Hello from St. Joe

Published

Specializes in newborn care NICu.

I just joined your little group today and looking forward to asking questions and getting suggestions concerning and upcoming change to our Ob unit. New team leader to solve staffing has decided we should convert to a mother-baby unit even though the unit of 10 yrs was not designed for that style of nursing. The idea was tried twice in my 22 yrs of nursing and did not work. Our unit currently delivers 120-140 babies a month with at least a 30% C/S rate. We currently have 15 ldrp's and an out pt area which sees 300 outpt. a month. We are a level II nursery and most of the time we are full and send inductions home until bed space allows. We have 7 newborn nursery nurses on day shift and 15LDRP, a third of which is crosstrained to normal newborn nursery. The current solution in the air is to have the 7 nursery nurses do mother baby freeing up the L&D staff. I guess my question is what is the nurse ratio to mom-baby couples, who does the delivery and responsible for the newborn, who takes of NICU babies, and how much cross training is given to care for normal mothers? Our leader seems to think 4 shifts is even training to learn care of babies and mothers. I am trying to keep an open mind because couplet care will work in certain situations, but what happens to the patients who fall thru the cracks like new c/s, tubals, moms on mag, situations where mom is unable at the time to care for newborn and needs, a lot of care herself. Would appreciate any suggestions.

Dumbfound in Missouri

Specializes in Med-Surg.

Welcome. There is an OB forum on this website that I would ask your question. There are a lot of nurses there who can help you. Good luck.

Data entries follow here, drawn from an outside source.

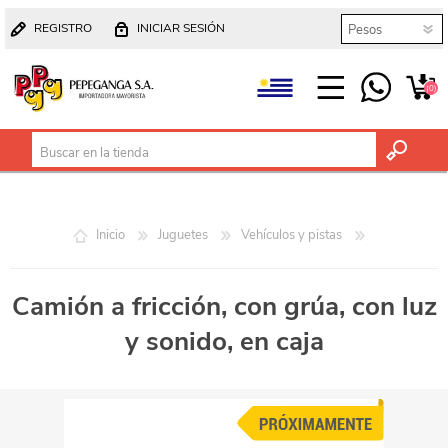
REGISTRO
INICIAR SESIÓN
(0)
Inicio
Juguetes
Vehículos y pistas
Camión a fricción, con grúa, con luz
y sonido, en caja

welcome to allnurses.com! i moved your post to the ob forum so you can get more responses.

enjoy the site!

suebird :p

Specializes in Specializes in L/D, newborn, GYN, LTC, Dialysis.

Hi there.

Couplet care is WONDERFUL----but cross-training everyone not so wonderful. It will take time and the learning curve can be steep for some. It sounds as if you have a very busy unit----one perhaps a bit busier than most couplet care units (LDRP) usually are. I have some questions you all might consider as this big project is being considered and started:

*Is there a time frame in which this is to be completed and everyone cross-trained?

*Are most of you onboard---or is there a LOT of resistance? Attitude is EVERYthing in this.

*Have you and the nurse management been in contact with units that made this transition to see what works and what does not, when converting like this?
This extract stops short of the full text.